Truly Hunilla leaned upon a reed, a real one; no metaphor; a real Eastern reed. A piece of hollow cane, drifted from unknown isles, and found upon the beach, its once jagged ends rubbed smoothly even as by sand-paper; its golden glazing gone. Long ground between the sea and land, upper and nether stone, the unvarnished substance was filed bare, and wore another polish now, one with itself, the polish of its agony. Circular lines at intervals cut all round this surface, divided it into six panels of unequal length. In the first were scored the days, each tenth one marked by a longer and deeper notch; the second was scored for the number of sea-fowl eggs for sustenance, picked out from the rocky nests; the third, how many fish had been caught from the shore; the fourth, how many small tortoises found inland; the fifth, how many days of sun; the sixth, of clouds; which last, of the two, was the greater one.
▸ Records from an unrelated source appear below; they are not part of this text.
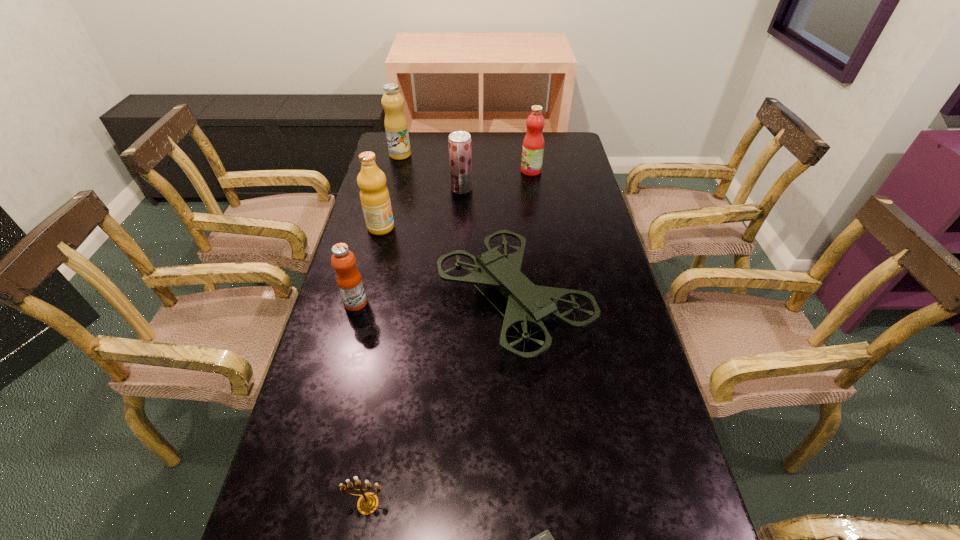 At what (x,y) coordinates should I click in order to perform the action: click on unoccupied area between the second nearest object and the farthest object. Please return your answer as a coordinate pair (x, y). Looking at the image, I should click on (384, 329).

Identify the location of empty space that is in between the nearest fruit juice and the drone. (434, 303).

At what (x,y) coordinates should I click in order to perform the action: click on free space between the candelabrum and the drone. Please return your answer as a coordinate pair (x, y). Looking at the image, I should click on (441, 403).

Locate which object ranks second in proximity to the shortest object. Please provide its 2D coordinates. Your answer should be formatted as a tuple, i.e. [(x, y)], where the tuple contains the x and y coordinates of a point satisfying the conditions above.

[(527, 303)]

Locate which object is the seventh closest to the farthest object. Please provide its 2D coordinates. Your answer should be formatted as a tuple, i.e. [(x, y)], where the tuple contains the x and y coordinates of a point satisfying the conditions above.

[(544, 539)]

Find the location of a particular element. fruit juice that is the nearest to the nearest object is located at coordinates (348, 278).

Locate an element on the screen. This screenshot has height=540, width=960. fruit juice that is the fourth closest to the farthest object is located at coordinates (x=348, y=278).

Locate an element on the screen. The height and width of the screenshot is (540, 960). free location that satisfies the following two spatial constraints: 1. on the front label of the nearest fruit juice; 2. on the back side of the fourth object from left to right is located at coordinates [x=302, y=504].

This screenshot has height=540, width=960. I want to click on vacant position in the image that satisfies the following two spatial constraints: 1. on the back side of the third nearest fruit juice; 2. on the right side of the second nearest object, so click(x=420, y=188).

At what (x,y) coordinates should I click in order to perform the action: click on vacant space that satisfies the following two spatial constraints: 1. on the front label of the farthest object; 2. on the right side of the drone. Please return your answer as a coordinate pair (x, y). Looking at the image, I should click on (363, 302).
Long night of busy numbering, misery’s mathematics, to weary her too-wakeful soul to sleep; yet sleep for that was none.
The panel of the days was deeply worn–the long tenth notches half effaced, as alphabets of the blind. Ten thousand times the longing widow had traced her finger over the bamboo–dull flute, which played, on, gave no sound–as if counting birds flown by in air would hasten tortoises creeping through the woods.